But the fat man didn’t listen. He just stood in front of Polidorio’s desk in a slovenly uniform, doing what everybody did around here. If they weren’t willing to co-operate they just talked nonsense. If one quizzed them about it, they just changed the subject to some other nonsense.
Polidorio hadn’t offered him coffee or a chair, and spoke to him rudely even though he was thirty years his elder and of equal rank. These were usually dependable ways to offend such people. But the fat man seemed immune to them. Unfazed, he talked about approaching retirement, trips in an official vehicle, horticulture and a vitamin shortage. For the fourth and fifth and sixth time he went over the topic of filling his gas tank and his ideas about transporting prisoners, spoke about justice, coincidence and going the extra mile.

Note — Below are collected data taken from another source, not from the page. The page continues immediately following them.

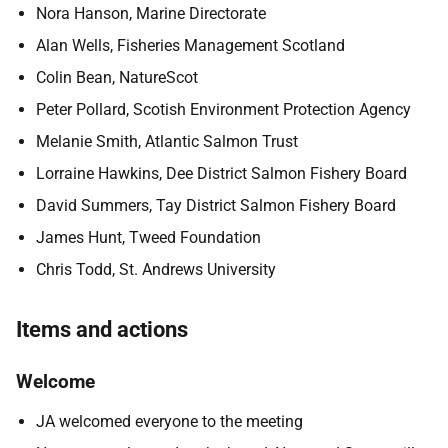
Nora Hanson, Marine Directorate
Alan Wells, Fisheries Management Scotland
Colin Bean, NatureScot
Peter Pollard, Scotish Environment Protection Agency
Melanie Smith, Atlantic Salmon Trust
Lorraine Hawkins, Dee District Salmon Fishery Board
David Summers, Tay District Salmon Fishery Board
James Hunt, Tweed Foundation
Chris Todd, St. Andrews University
Items and actions
Welcome
JA welcomed everyone to the meeting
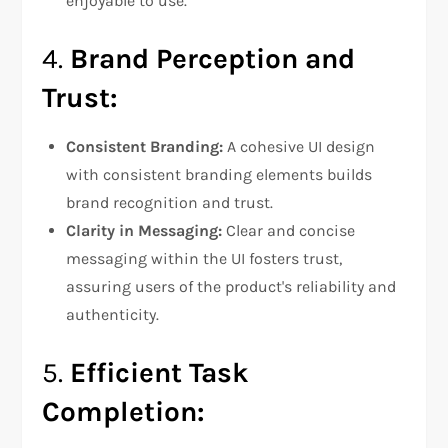
enjoyable to use.
4.
Brand Perception and
Trust:
Consistent Branding:
A cohesive UI design
with consistent branding elements builds
brand recognition and trust.
Clarity in Messaging:
Clear and concise
messaging within the UI fosters trust,
assuring users of the product's reliability and
authenticity.
5.
Efficient Task
Completion:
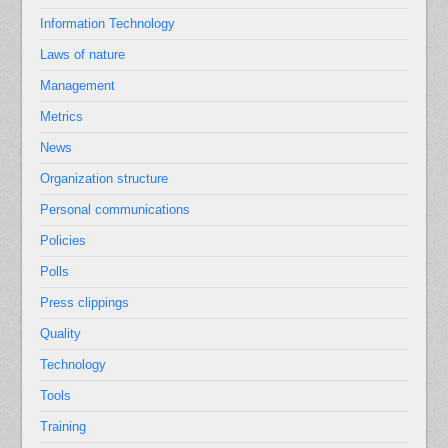
Information Technology
Laws of nature
Management
Metrics
News
Organization structure
Personal communications
Policies
Polls
Press clippings
Quality
Technology
Tools
Training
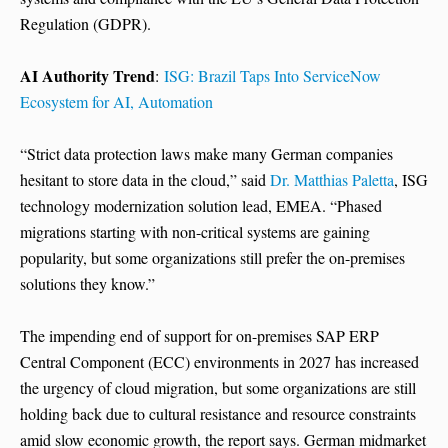
Regulation (GDPR).
AI Authority Trend
:
ISG: Brazil Taps Into ServiceNow
Ecosystem for AI, Automation
“Strict data protection laws make many German companies
hesitant to store data in the cloud,” said
Dr. Matthias Paletta
, ISG
technology modernization solution lead, EMEA. “Phased
migrations starting with non-critical systems are gaining
popularity, but some organizations still prefer the on-premises
solutions they know.”
The impending end of support for on-premises SAP ERP
Central Component (ECC) environments in 2027 has increased
the urgency of cloud migration, but some organizations are still
holding back due to cultural resistance and resource constraints
amid slow economic growth, the report says. German midmarket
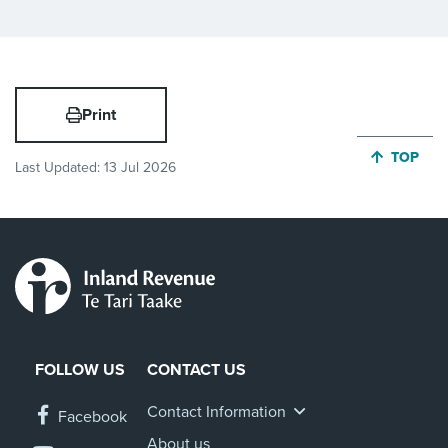
Print
JUMP BA
TOP
Last Updated:
13 Jul 2026
FOLLOW US
CONTACT US
Contact Information
Facebook
About us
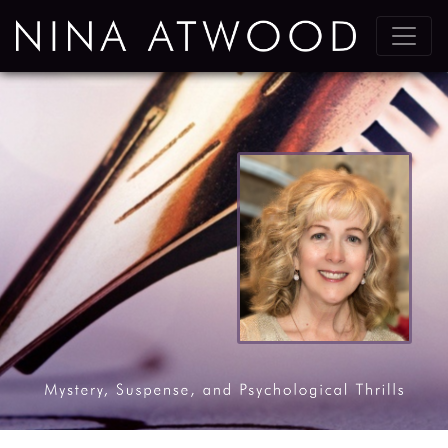
Main Navigation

He pointed at the windows on the opposite wall (desert, sea), at the door (the long route through the Salt Quarter), the defective ceiling fan (Allah), and stomped with his foot on the bundle lying on the floor (the root of all evil).
The root of all evil was a boy with his wrists and ankles bound named Amadou, whom the fat man had picked up in the desert between Targat and Tindirma, a fact that figured only tangentially in his flood of words.
Had he ever heard of responsibility, Polidorio wanted to know, and received as an answer that successful police work was simply a question of technology. He asked what technology had to do with the crime scene, and received as an answer how difficult it was to farm near the oasis. Polidorio asked what farming had to do with it, and the fat man went on about food shortages, sand drifts, water shortages and the resentment of the neighbors on one side, and the prosperity, electronic brains and highly organized police on the other. He cast another glance at the defective Hollerith machine, looked around the room with feigned delight and, as there was no chair to be had, sat down on the prisoner, all without interrupting his flood of words for even a second.
“Quiet now,” said Polidorio. “Quiet. Listen to me.” He let the palms of his hands hover above the surface of the desk for a moment before placing them on either side of the coffee cup, braced on the desk by his fingers. The fat man repeated his last sentence. There were two buttons missing from his pants. Beads of sweat hung from his fleshy earlobes and swayed in rhythm. Suddenly Polidorio had forgotten what he wanted to say. He felt his temples pulsing.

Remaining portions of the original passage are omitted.